After adding an index for optimising all 7 unoptimised queries, we saw a steep reduction of ~70% drop in CPU utilisation! We also haven’t seen any related intermittent errors in the last 2 weeks — which is especially awesome as we just crossed one of the crucial Tax Peaks in Jan 2023, for Intuit with better Operational Excellence! 🎉👏

CPU utilization dropped significantly, after making the above changes!

Huge shoutout to Narayanan & Ramez for pointing me towards the different ways of debugging & fixing this issue in parallel!

Takeaways!

Fix the root cause rather than fixing the issue: High CPU utilisation was a mere symptom of unoptimised use of memory resources, which is why query optimisation was a better solution rather than just blindly increasing the CPU memory resources / upgrading the RDS instance type!
Regular Metrics & Monitoring: Regularly keep measuring & improving your code metrics, to proactively figure out scenarios to optimise.

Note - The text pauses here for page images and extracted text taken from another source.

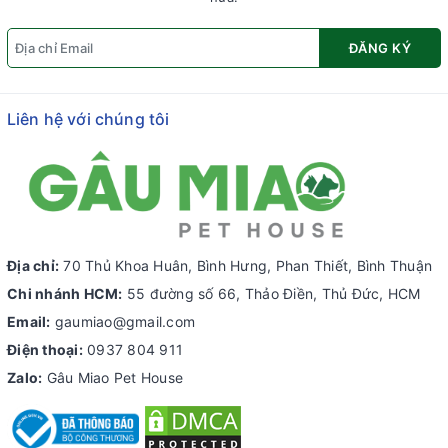
ĐĂNG KÝ
Liên hệ với chúng tôi
Địa chỉ:
70 Thủ Khoa Huân, Bình Hưng, Phan Thiết, Bình Thuận
Chi nhánh HCM:
55 đường số 66, Thảo Điền, Thủ Đức, HCM
Email:
gaumiao@gmail.com
Điện thoại:
0937 804 911
Zalo:
Gâu Miao Pet House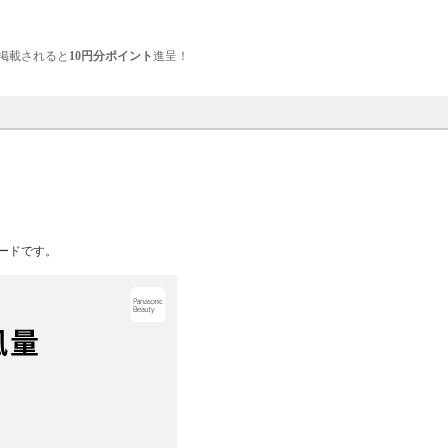
掲載されると
10円分ポイント
進呈！
ードです。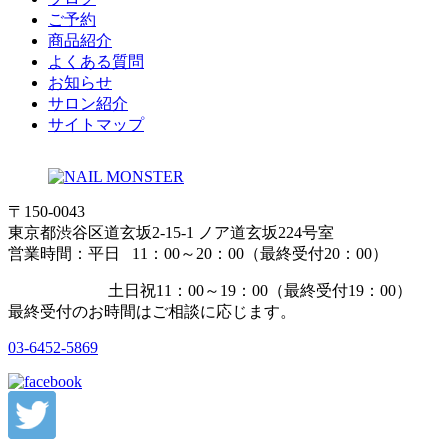
ご予約
商品紹介
よくある質問
お知らせ
サロン紹介
サイトマップ
〒150-0043
東京都渋谷区道玄坂2-15-1 ノア道玄坂224号室
営業時間：平日 11：00～20：00（最終受付20：00）
土日祝11：00～19：00（最終受付19：00）
最終受付のお時間はご相談に応じます。
03-6452-5869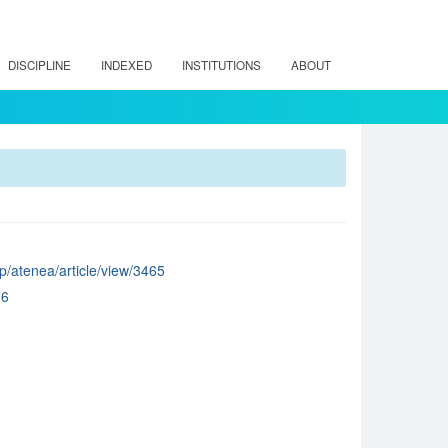
DISCIPLINE
INDEXED
INSTITUTIONS
ABOUT
hp/atenea/article/view/3465
36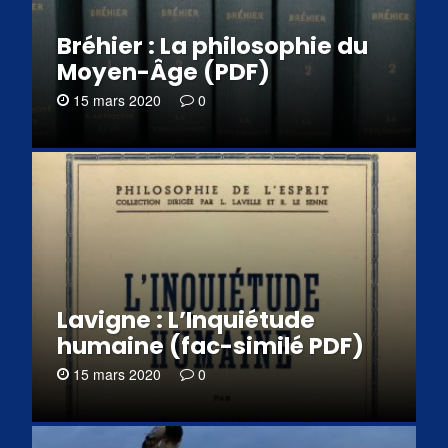
Bréhier : La philosophie du
Moyen-Âge (PDF)
15 mars 2020
0
Lavigne : L’Inquiétude
humaine (fac-similé PDF)
15 mars 2020
0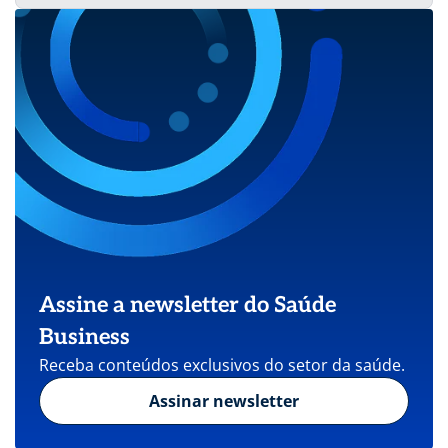
Assine a newsletter do Saúde
Business
Receba conteúdos exclusivos do setor da saúde.
Assinar newsletter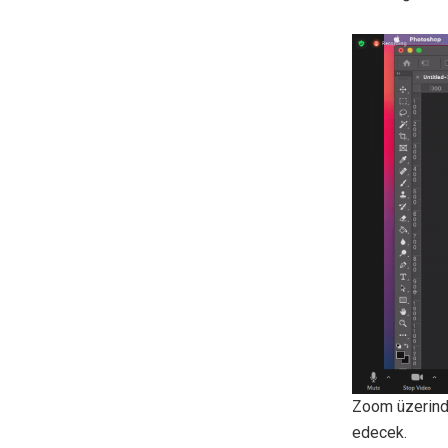
Zoom üzerinden
edecek.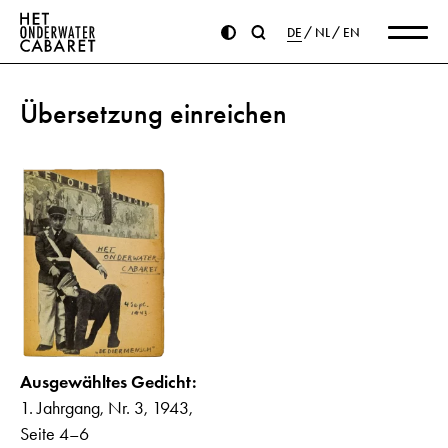
DE
NL
EN
Übersetzung einreichen
Ausgewähltes Gedicht:
1. Jahrgang, Nr. 3, 1943,
Seite 4–6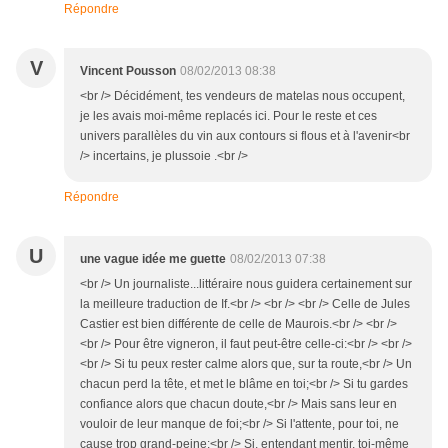
Répondre
V
Vincent Pousson
08/02/2013 08:38
<br /> Décidément, tes vendeurs de matelas nous occupent,
je les avais moi-même replacés ici. Pour le reste et ces
univers parallèles du vin aux contours si flous et à l'avenir<br
/> incertains, je plussoie .<br />
Répondre
U
une vague idée me guette
08/02/2013 07:38
<br /> Un journaliste...littéraire nous guidera certainement sur
la meilleure traduction de If.<br /> <br /> <br /> Celle de Jules
Castier est bien différente de celle de Maurois.<br /> <br />
<br /> Pour être vigneron, il faut peut-être celle-ci:<br /> <br />
<br /> Si tu peux rester calme alors que, sur ta route,<br /> Un
chacun perd la tête, et met le blâme en toi;<br /> Si tu gardes
confiance alors que chacun doute,<br /> Mais sans leur en
vouloir de leur manque de foi;<br /> Si l'attente, pour toi, ne
cause trop grand-peine:<br /> Si, entendant mentir, toi-même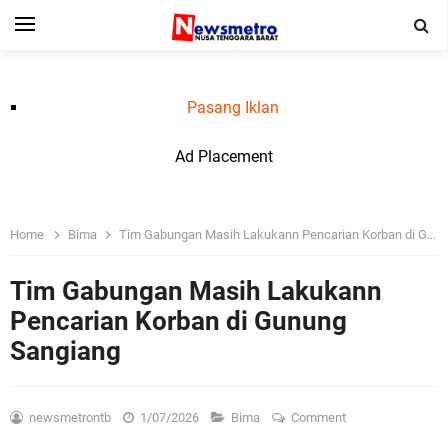
Pasang Iklan
Ad Placement
Home
Bima
Tim Gabungan Masih Lakukann Pencarian Korban di Gunung Sangiang
Tim Gabungan Masih Lakukann
Pencarian Korban di Gunung
Sangiang
newsmetrontb
1/07/2026
Bima
Comment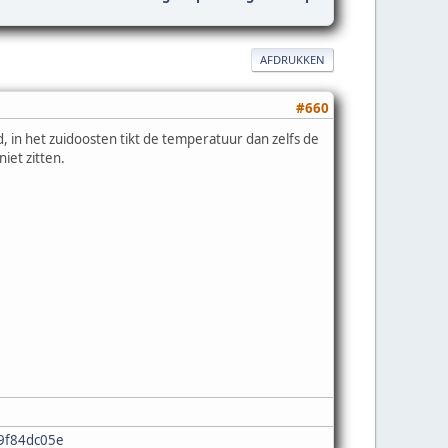
AFDRUKKEN
#660
 in het zuidoosten tikt de temperatuur dan zelfs de
iet zitten.
e9f84dc05e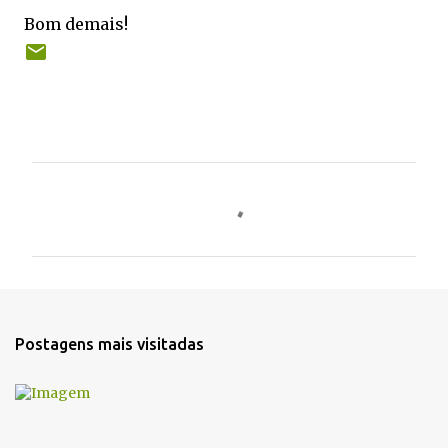
Bom demais!
C
o
m
e
n
t
Postagens mais visitadas
á
r
i
o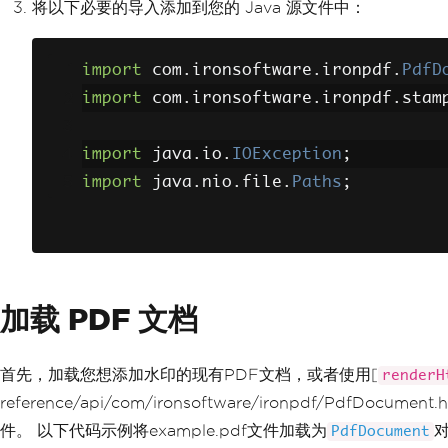
将以下必要的导入添加到您的 Java 源文件中：
import
 com
.
ironsoftware
.
ironpdf
.
PdfD
import
 com
.
ironsoftware
.
ironpdf
.
stam
import
 java
.
io
.
IOException
;
import
 java
.
nio
.
file
.
Paths
;
加载 PDF 文档
首先，加载您想添加水印的现有PDF文档，或者使用[
renderH
reference/api/com/ironsoftware/ironpdf/PdfDo
件。 以下代码示例将example.pdf文件加载为
PdfDocument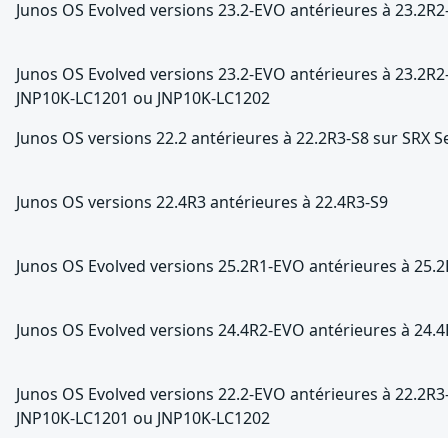
Junos OS Evolved versions 23.2-EVO antérieures à 23.2R2
Junos OS Evolved versions 23.2-EVO antérieures à 23.2R
JNP10K-LC1201 ou JNP10K-LC1202
Junos OS versions 22.2 antérieures à 22.2R3-S8 sur SRX S
Junos OS versions 22.4R3 antérieures à 22.4R3-S9
Junos OS Evolved versions 25.2R1-EVO antérieures à 25.
Junos OS Evolved versions 24.4R2-EVO antérieures à 24.
Junos OS Evolved versions 22.2-EVO antérieures à 22.2R
JNP10K-LC1201 ou JNP10K-LC1202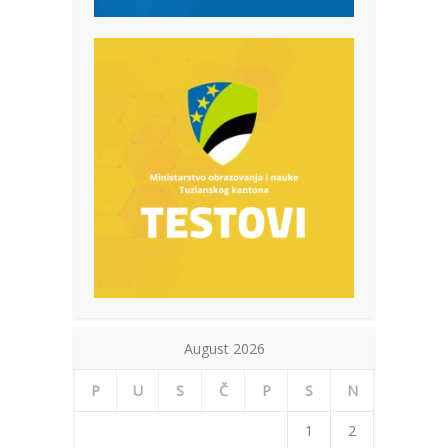
August 2026
P
U
S
Č
P
S
N
1
2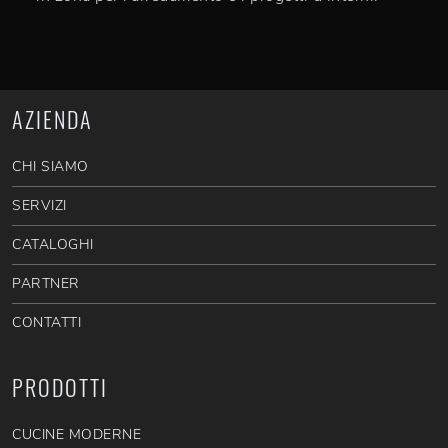
AZIENDA
CHI SIAMO
SERVIZI
CATALOGHI
PARTNER
CONTATTI
PRODOTTI
CUCINE MODERNE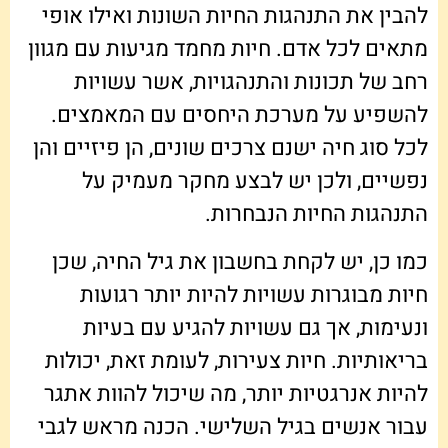
להבין את התנהגות החיות השונות ואילו אופי
מתאים לכל אדם. חיות מחמד מגיעות עם מגוון
רחב של תכונות והתנהגויות, אשר עשויות
להשפיע על מערכת היחסים עם המאמצים.
לכל סוג חיה ישנם צרכים שונים, הן פיזיים והן
נפשיים, ולכן יש לבצע מחקר מעמיק על
התנהגות החיות הנבחרות.
כמו כן, יש לקחת בחשבון את גיל החיה, שכן
חיות מבוגרות עשויות להיות יותר רגועות
ונעימות, אך גם עשויות להגיע עם בעיות
בריאותיות. חיות צעירות, לעומת זאת, יכולות
להיות אנרגטיות יותר, מה שיכול להוות אתגר
עבור אנשים בגיל השלישי. הכנה מראש לגבי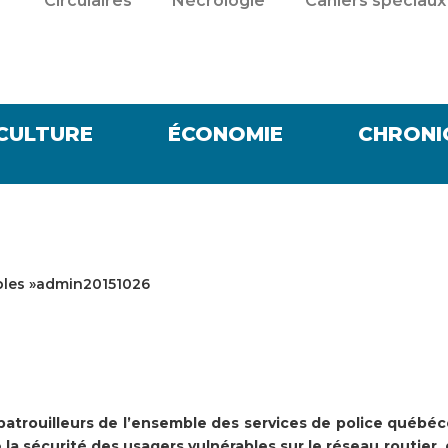
Circulaires
Nécrologie
Cahiers spéciaux
CULTURE
ÉCONOMIE
CHRONI
ables »admin20151026
 patrouilleurs de l’ensemble des services de police québéc
e la sécurité des usagers vulnérables sur le réseau routier, 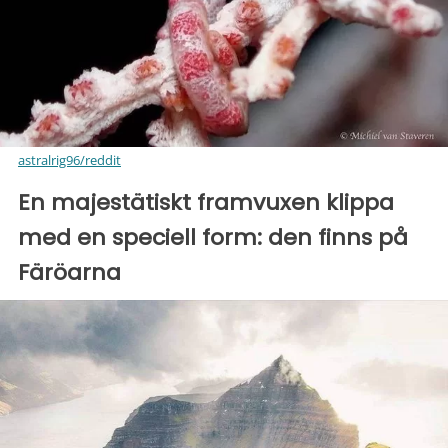
astralrig96/reddit
En majestätiskt framvuxen klippa
med en speciell form: den finns på
Färöarna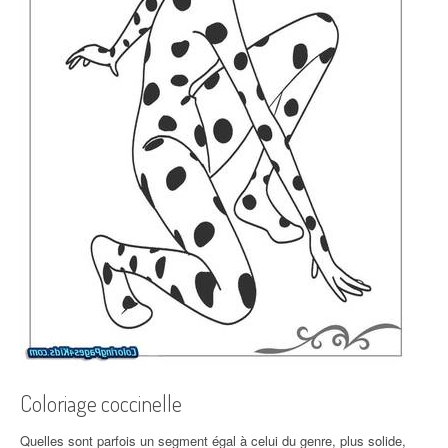
Coloriage coccinelle
Quelles sont parfois un segment égal à celui du genre, plus solide,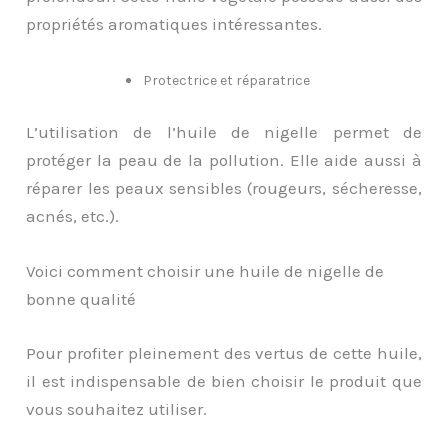
propriétés aromatiques intéressantes.
Protectrice et réparatrice
L’utilisation de l’huile de nigelle permet de
protéger la peau de la pollution. Elle aide aussi à
réparer les peaux sensibles (rougeurs, sécheresse,
acnés, etc.).
Voici comment choisir une huile de nigelle de
bonne qualité
Pour profiter pleinement des vertus de cette huile,
il est indispensable de bien choisir le produit que
vous souhaitez utiliser.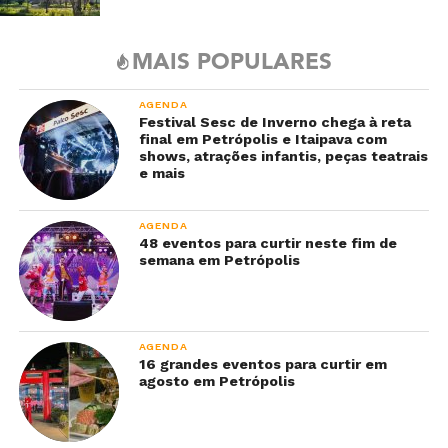
MAIS POPULARES
AGENDA
Festival Sesc de Inverno chega à reta
final em Petrópolis e Itaipava com
shows, atrações infantis, peças teatrais
e mais
AGENDA
48 eventos para curtir neste fim de
semana em Petrópolis
AGENDA
16 grandes eventos para curtir em
agosto em Petrópolis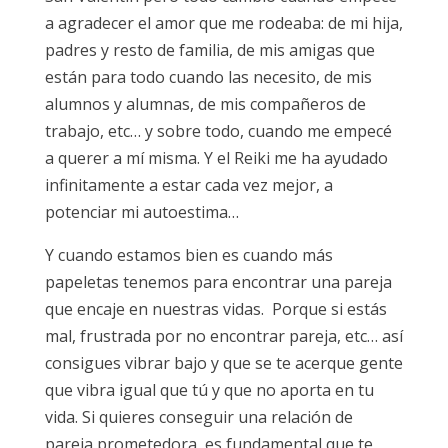
a agradecer el amor que me rodeaba: de mi hija,
padres y resto de familia, de mis amigas que
están para todo cuando las necesito, de mis
alumnos y alumnas, de mis compañeros de
trabajo, etc… y sobre todo, cuando me empecé
a querer a mí misma. Y el Reiki me ha ayudado
infinitamente a estar cada vez mejor, a
potenciar mi autoestima…
Y cuando estamos bien es cuando más
papeletas tenemos para encontrar una pareja
que encaje en nuestras vidas. Porque si estás
mal, frustrada por no encontrar pareja, etc… así
consigues vibrar bajo y que se te acerque gente
que vibra igual que tú y que no aporta en tu
vida. Si quieres conseguir una relación de
pareja prometedora, es fundamental que te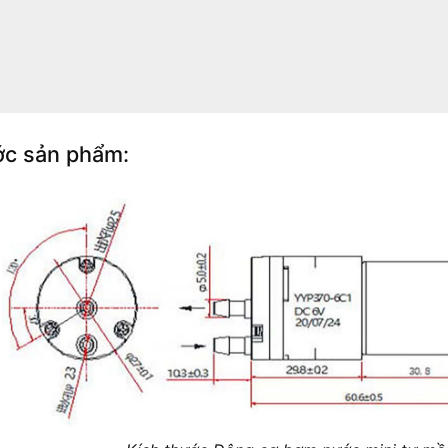
ớc sản phẩm: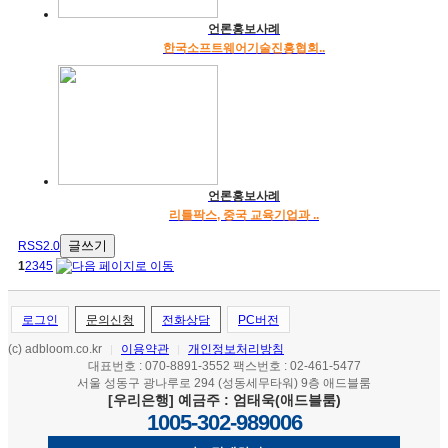
언론홍보사례
한국소프트웨어기술진흥협회..
언론홍보사례
리틀팍스, 중국 교육기업과 ..
글쓰기
RSS2.0
1
2
3
4
5
로그인
문의신청
전화상담
PC버전
(c) adbloom.co.kr
이용약관
개인정보처리방침
|
|
대표번호 : 070-8891-3552 팩스번호 : 02-461-5477
서울 성동구 광나루로 294 (성동세무타워) 9층 애드블룸
[우리은행] 예금주 : 엄태욱(애드블룸)
1005-302-989006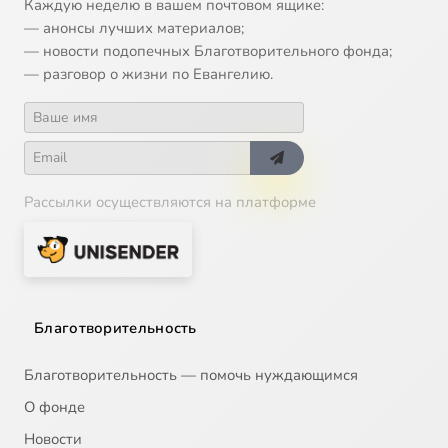
Каждую неделю в вашем почтовом ящике:
— анонсы лучших материалов;
— новости подопечных Благотворительного фонда;
— разговор о жизни по Евангелию.
Рассылки осуществляются на платформе
Благотворительность
Благотворительность — помочь нуждающимся
О фонде
Новости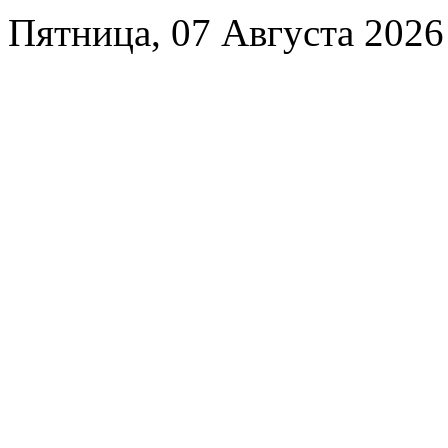
Пятница, 07 Августа 2026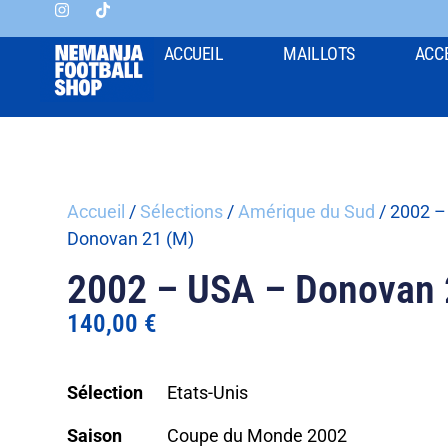
ACCUEIL
MAILLOTS
ACC
Accueil
/
Sélections
/
Amérique du Sud
/ 2002 –
Donovan 21 (M)
2002 – USA – Donovan 
140,00
€
Sélection
Etats-Unis
Saison
Coupe du Monde 2002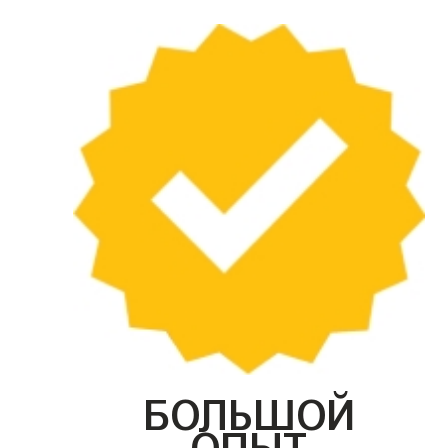
БОЛЬШОЙ
ОПЫТ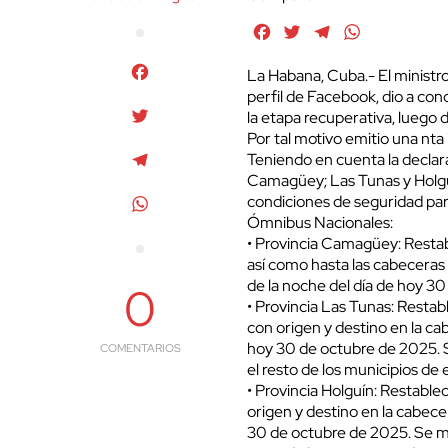
Facebook
Twitter
Telegram
WhatsApp
Facebook
La Habana, Cuba.- El ministr
perfil de Facebook, dio a con
Twitter
la etapa recuperativa, luego 
Por tal motivo emitio una nta 
Telegram
Teniendo en cuenta la declara
Camagüey; Las Tunas y Holguín
condiciones de seguridad para 
WhatsApp
Ómnibus Nacionales:
• Provincia Camagüey: Restabl
así como hasta las cabeceras d
de la noche del día de hoy 3
0
• Provincia Las Tunas: Restabl
con origen y destino en la cab
hoy 30 de octubre de 2025. S
COMENTARIOS
el resto de los municipios de 
• Provincia Holguín: Restablec
origen y destino en la cabecera
30 de octubre de 2025. Se ma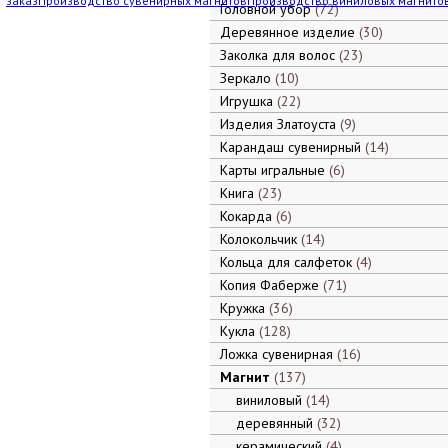
заказ
Производство сувенирных магнитов
Производство виниловых магнито
Головной убор
72
Деревянное изделие
30
Заколка для волос
23
Зеркало
10
Игрушка
22
Изделия Златоуста
9
Карандаш сувенирный
14
Карты игральные
6
Книга
23
Кокарда
6
Колокольчик
14
Кольца для салфеток
4
Копия Фаберже
71
Кружка
36
Кукла
128
Ложка сувенирная
16
Магнит
137
виниловый
14
деревянный
32
керамический
4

Continuous monitoring & improvement of metrics are what we need!

Incremental Tiny Gains: While creating any new tables, or columns or changing back-end API logic; always ensure that the queries performed are indexed AND the index will be used by the query.
Recursive Blog Takeaway: When you do cool stuff like this and learn in the process, don’t forget to blog about your learnings — so that it can help folks across the board.